The U.S. Army Heritage and Education Center (USAHEC) is pleased to announce the next Perspectives in Military History Lecture.

The U.S. Army Heritage and Education Center (USAHEC) is pleased to announce the next Perspectives in Military History Lecture.  Dr. Christian B. Keller will present a lecture entitled, “Flying Dutchmen and Drunken Irishmen: The Myths and Realities of Ethnic Civil War Soldiers,” on April 18, 2013 (Thursday) at 7:15 p.m. in USAHEC’s Visitor and Education Center.  This lecture is free and open to the public, and USAHEC’s main exhibit, "The Soldier Experience," will be open beforehand.

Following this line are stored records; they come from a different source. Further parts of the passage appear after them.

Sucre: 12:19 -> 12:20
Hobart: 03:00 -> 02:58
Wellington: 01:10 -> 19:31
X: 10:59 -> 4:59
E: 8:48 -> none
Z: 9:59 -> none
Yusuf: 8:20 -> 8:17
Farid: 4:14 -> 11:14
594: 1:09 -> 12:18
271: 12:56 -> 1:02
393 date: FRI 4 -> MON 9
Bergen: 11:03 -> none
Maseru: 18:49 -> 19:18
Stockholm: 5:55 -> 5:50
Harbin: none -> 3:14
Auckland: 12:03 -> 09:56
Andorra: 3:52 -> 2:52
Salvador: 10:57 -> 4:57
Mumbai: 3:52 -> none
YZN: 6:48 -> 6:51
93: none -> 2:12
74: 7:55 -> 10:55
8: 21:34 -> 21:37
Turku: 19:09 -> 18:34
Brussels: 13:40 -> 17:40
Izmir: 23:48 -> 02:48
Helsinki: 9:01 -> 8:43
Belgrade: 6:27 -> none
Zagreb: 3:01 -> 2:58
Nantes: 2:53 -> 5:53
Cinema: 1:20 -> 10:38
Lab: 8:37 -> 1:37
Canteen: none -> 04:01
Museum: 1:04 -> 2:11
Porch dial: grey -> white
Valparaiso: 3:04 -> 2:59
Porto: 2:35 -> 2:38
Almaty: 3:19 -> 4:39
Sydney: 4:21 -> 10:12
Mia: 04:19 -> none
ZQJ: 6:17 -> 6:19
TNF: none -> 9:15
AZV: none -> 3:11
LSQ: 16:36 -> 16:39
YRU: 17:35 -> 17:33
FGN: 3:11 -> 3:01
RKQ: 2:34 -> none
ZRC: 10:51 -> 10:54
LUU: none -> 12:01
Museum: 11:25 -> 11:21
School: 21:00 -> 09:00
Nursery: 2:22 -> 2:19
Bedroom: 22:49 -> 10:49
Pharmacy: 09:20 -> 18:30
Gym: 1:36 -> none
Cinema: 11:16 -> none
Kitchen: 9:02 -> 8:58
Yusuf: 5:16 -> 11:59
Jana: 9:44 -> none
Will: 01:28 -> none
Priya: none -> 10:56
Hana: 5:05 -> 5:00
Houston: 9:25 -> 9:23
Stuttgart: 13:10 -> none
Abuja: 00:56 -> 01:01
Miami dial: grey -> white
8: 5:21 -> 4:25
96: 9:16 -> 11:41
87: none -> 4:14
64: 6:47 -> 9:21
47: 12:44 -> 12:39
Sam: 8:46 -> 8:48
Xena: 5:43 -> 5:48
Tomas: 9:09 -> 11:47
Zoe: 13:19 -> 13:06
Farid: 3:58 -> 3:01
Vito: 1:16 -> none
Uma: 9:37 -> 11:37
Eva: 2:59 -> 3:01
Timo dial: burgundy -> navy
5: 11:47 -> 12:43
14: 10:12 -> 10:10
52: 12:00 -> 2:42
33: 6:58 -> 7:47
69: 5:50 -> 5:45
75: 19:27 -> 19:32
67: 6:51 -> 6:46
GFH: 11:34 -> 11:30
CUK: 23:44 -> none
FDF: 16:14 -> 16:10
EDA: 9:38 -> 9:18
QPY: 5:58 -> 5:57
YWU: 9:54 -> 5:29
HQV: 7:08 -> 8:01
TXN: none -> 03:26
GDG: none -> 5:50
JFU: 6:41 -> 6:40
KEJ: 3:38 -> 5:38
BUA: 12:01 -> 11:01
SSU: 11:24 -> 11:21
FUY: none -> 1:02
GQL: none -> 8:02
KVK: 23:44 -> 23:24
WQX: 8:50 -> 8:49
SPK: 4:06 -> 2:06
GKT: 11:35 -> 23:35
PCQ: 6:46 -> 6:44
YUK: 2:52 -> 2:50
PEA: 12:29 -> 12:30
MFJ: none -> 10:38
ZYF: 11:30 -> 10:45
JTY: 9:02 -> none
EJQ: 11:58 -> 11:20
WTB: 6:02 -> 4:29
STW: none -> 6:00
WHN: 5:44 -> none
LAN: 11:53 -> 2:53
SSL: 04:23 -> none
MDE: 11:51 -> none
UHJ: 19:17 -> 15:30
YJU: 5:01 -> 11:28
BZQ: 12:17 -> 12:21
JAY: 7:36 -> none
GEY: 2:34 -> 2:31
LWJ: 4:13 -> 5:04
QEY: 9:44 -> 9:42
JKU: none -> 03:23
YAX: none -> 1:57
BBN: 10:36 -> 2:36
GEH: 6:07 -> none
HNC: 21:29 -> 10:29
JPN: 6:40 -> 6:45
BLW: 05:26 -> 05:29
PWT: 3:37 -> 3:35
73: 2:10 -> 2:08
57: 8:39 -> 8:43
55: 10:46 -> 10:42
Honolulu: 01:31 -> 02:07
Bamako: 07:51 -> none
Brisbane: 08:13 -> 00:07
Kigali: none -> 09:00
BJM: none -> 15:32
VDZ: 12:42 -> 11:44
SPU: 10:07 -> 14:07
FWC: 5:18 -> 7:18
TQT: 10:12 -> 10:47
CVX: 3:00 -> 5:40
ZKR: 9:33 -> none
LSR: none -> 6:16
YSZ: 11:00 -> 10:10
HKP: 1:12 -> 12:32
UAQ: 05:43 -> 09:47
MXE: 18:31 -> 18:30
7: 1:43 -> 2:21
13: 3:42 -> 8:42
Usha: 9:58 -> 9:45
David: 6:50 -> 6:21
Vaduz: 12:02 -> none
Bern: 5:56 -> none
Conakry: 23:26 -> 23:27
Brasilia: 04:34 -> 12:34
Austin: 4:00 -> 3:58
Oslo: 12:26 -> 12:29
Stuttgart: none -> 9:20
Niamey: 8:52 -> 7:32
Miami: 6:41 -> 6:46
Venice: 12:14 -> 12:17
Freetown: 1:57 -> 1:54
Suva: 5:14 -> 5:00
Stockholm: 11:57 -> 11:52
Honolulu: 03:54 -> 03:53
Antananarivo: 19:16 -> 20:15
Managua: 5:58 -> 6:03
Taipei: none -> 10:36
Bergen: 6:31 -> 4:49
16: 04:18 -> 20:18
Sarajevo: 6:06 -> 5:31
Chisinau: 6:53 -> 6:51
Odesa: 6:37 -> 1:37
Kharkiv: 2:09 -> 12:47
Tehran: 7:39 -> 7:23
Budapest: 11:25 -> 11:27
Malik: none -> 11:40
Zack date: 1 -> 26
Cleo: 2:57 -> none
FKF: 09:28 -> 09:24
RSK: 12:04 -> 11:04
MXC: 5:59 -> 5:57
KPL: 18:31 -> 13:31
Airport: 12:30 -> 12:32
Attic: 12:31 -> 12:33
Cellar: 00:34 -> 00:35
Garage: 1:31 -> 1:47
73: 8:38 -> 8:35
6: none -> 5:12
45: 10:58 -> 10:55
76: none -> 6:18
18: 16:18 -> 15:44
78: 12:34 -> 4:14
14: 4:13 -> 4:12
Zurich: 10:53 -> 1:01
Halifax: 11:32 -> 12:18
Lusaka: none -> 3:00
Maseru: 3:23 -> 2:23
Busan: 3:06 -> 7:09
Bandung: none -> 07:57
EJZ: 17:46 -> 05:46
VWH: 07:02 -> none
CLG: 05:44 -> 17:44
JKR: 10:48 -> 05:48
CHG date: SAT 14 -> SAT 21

This talk, based on primary source research in both English- and German-language sources, will debunk some cherished myths, question others, and raise some new questions about the role of ethnic Soldiers in the war.  During the American Civil War, German- and Irish-American Soldiers fought with gallantry for both the Union and the Confederacy for a variety of reasons and comprised a large percentage of the Union armies.  However, recent scholarship has shown that ethnic enthusiasm for both causes waxed and waned throughout the conflict, a fact determined largely by perceptions of the foreign-born by Anglo-Americans.  These perceptions, ranging from the stereotypes of the “drunken Irishman” to the “flying Dutchman,” were primarily caused by events on the battlefield, and in some cases, by political developments to which northern and southern ethnics strongly responded.  By the end of the war, the actual contributions of both sides’ ethnic Soldiers became clouded by myth, misconception, and outright prejudice.  Inaccurate assessments, created primarily by non-ethnic northerners, thus set the foundation for over a century of incomplete and erroneous scholarship. 

Dr. Keller is a Professor of History in the Department of National Security and Strategy at the U.S. Army War College.  Previously, he served as Professor of Military History for five and a half years at the Army Command and General Staff College, Ft. Belvoir, VA, and has taught at numerous civilian institutions, including Shippensburg University, Gettysburg College, and Dickinson College.  In 2001-2002, he was a Fulbright Professor of American History at the University of Jena, Germany.  Along with many scholarly articles focusing on the ethnic experience in the Civil War, he is the author of Chancellorsville and the Germans: Nativism, Ethnicity, and Civil War Memory (Fordham, 2007) and co-author of Damn Dutch:  Pennsylvania Germans at Gettysburg (Stackpole, 2004).